10 October, 1997
10 October 97
REGIONAL WEATHER SUMMARY: A high pressure ridge dissecting the
Ross Sea is moving westward. This system will bring thickening clouds across the McMurdo area through the day.
SKY: Mostly cloudy becoming cloudy this afternoon.
WINDS: East 12-17 knots with occasional gusts to 30 knots after noon. MAX TEMP: -11/+12F. LOWEST WIND CHILL:-34C/-30F.
TONIGHT SKY: Cloudy with snow and blowing snow developing early.
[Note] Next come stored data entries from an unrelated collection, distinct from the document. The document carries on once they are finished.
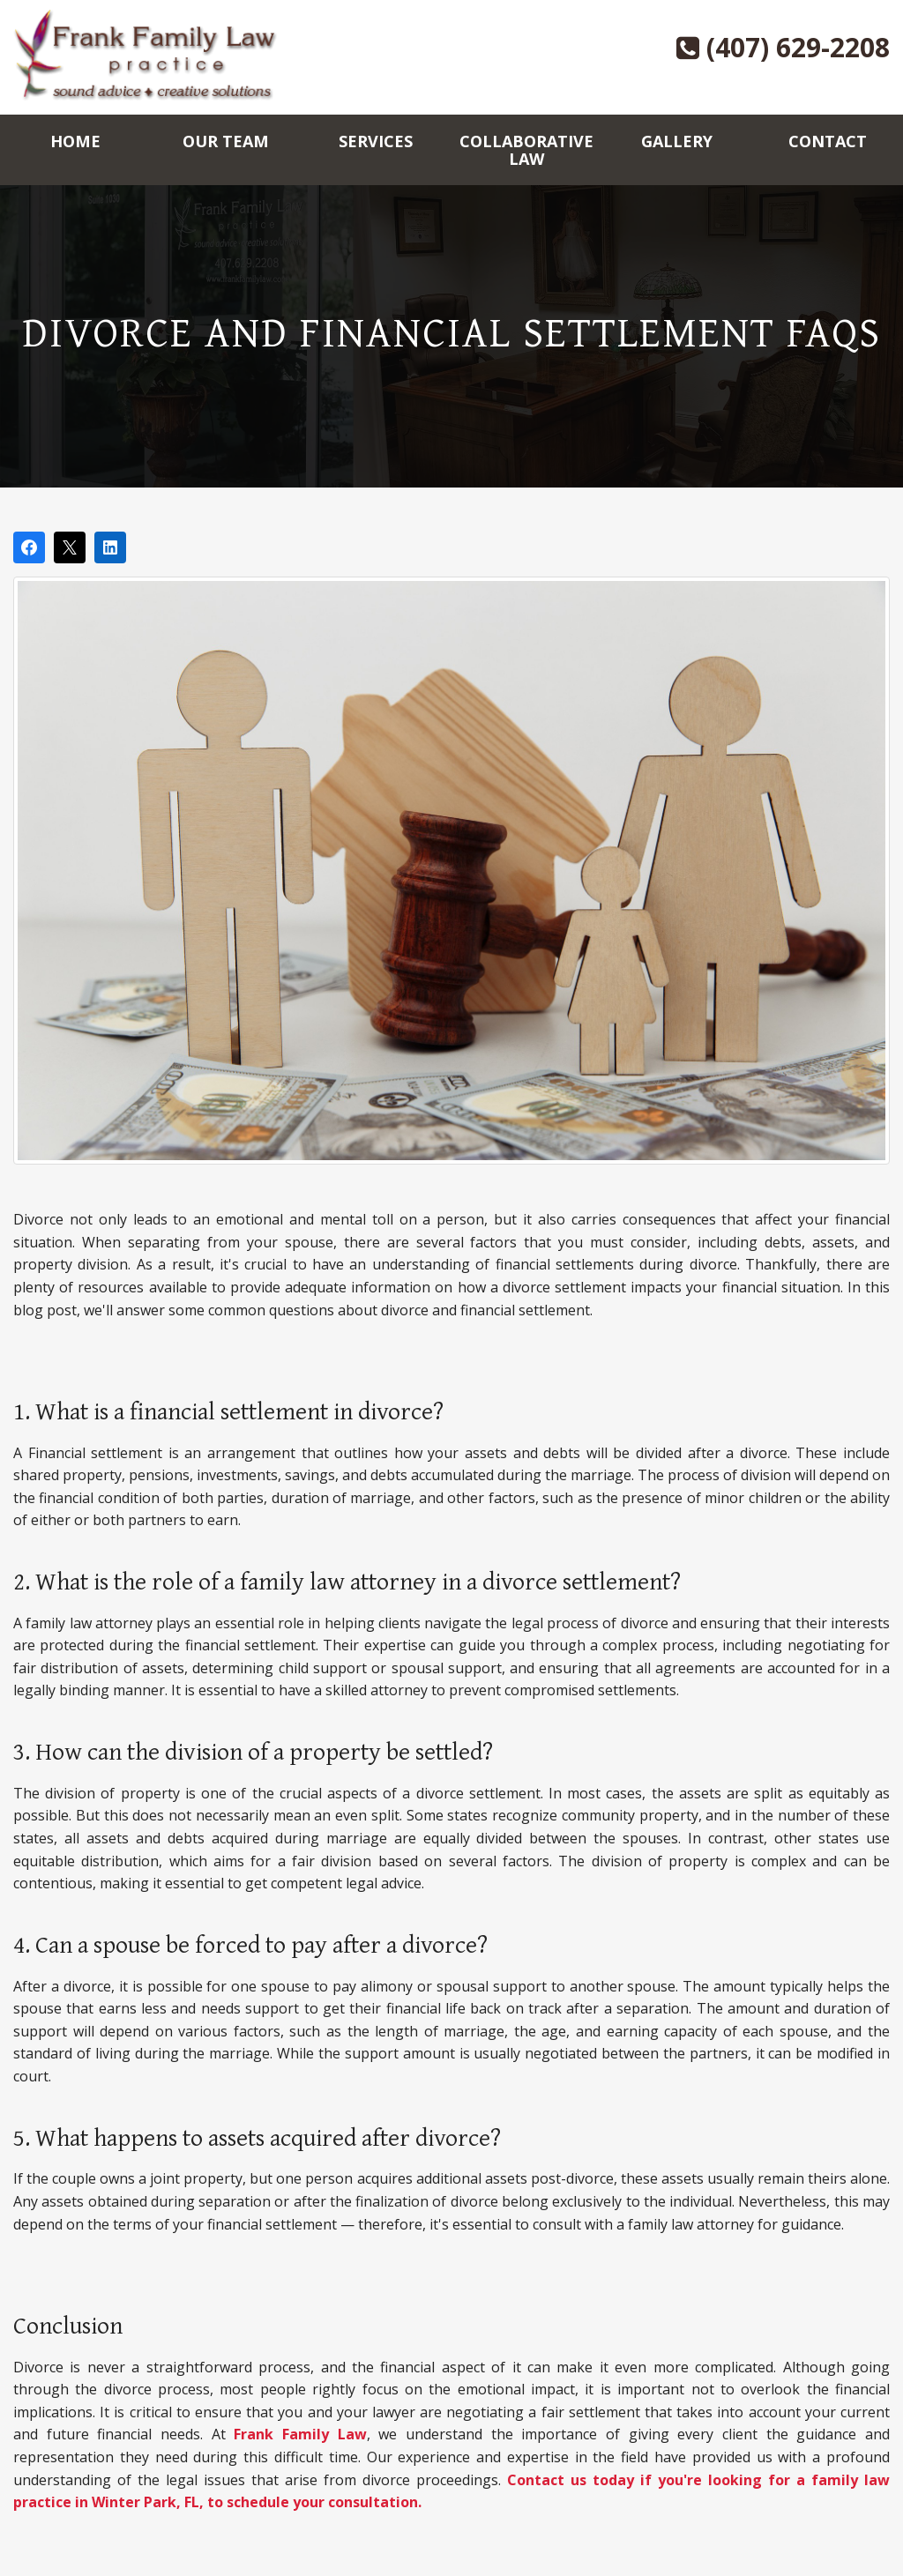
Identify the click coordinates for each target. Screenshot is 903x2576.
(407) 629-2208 (783, 47)
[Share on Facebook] (29, 547)
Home (75, 141)
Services (376, 141)
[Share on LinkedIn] (110, 547)
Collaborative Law (526, 149)
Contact (827, 141)
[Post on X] (70, 547)
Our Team (226, 141)
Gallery (677, 141)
VISIBILITY: Unrestricted reducing 1/2 to 2 miles in snow/blowing snow. WINDS: East 15-20 knots gusts to 30 knots becoming southeast 10 to 15 knots after midnight.
MIN TEMP: -17C/01F. LOWEST WIND-CHILL: -38C/-37F.
SKY: Cloudy with snow becoming mostly cloudy near noon.
VISIBILITY: Unrestricted reducing 1 to 3 miles in snow.
WINDS: Southeast 10 to 15 knots.
MAX TEMP: -10C/+14F. LOWEST WIND-CHILL: -27C/-16F.
SCOTT BASE 24HR TEMPERATURE FORECAST
HIGH TODAY -15C LOW TONIGHT -22C
YESTERDAY'S EXTREME - 09 OCTOBER 1997
MAX TEMP: -12C/+11F
MIN TEMP: -17C/+01F
PEAK WIND: 33 KNOTS
LOWEST WIND CHILL: -45C/-48F
Today is the first real science day. Most of my time thus far has been concerned with getting organized, trained, and oriented. The focus of my research has been shifted since my training sessions at USC this summer. Instead of working with sea urchin development I will be primarily working with starfish physiology.
The overall purpose of this type of research is to learn more about how organisms live in such an extreme environment as Antarctica. In general, people associate cold with sluggish activity. Antarctic starfish seem to function as well in this extreme cold as their temperate cousins do at higher temperatures. Why?
One possibility may be that there simply is a range of temperature in which an organism may operate efficiently. But if things changed in order to allow it to function "normally" we say it is cold adapted. Antarctic starfish have adapted to the extreme cold. Understanding what actually ocurred to accomplish this is a complex problem.
To better understand this condition we will study the respiration rate and muscular activity in tube feet tissue. Starfish are able to move around because of tiny structures on their underside called tube feet. These organs of locomotion are an attractive tissue to study if one is interested in learning how Antarctic starfish function so well in the extreme cold.
Mitochondria are the subcellular organelles associated with aerobic respiration. An enzyme called citrate synthase plays an important role in what mitochondria do. This enzyme is a good indicator of how mitochondria are functioning and so it will also be studied.
Furthermore, it is important to know about the amount of protein contained in these tube feet compared to the amount of DNA. We can then tell if this measurement is different from what temperate region starfish have. Today I did a test run to try to measure the amount of protein in the tube feet of some starfish collected from McMurdo Sound. I found that there was more protein in this tissuse than my experiment was able to measure. Tomorrow I will make some adjustments and try again.
These measurements and others will help us understand how starfish function when it is so darn cold.
Things to ponder:
One way to help understand the nature of this research would be to consider that you are in charge of organizing a race between a team of temperate zone starfish and a team of Antarctic starfish. How could you make it a fair race?
At what temperature would you run the race?
Would you change other things in the interest of fairness? What? Why?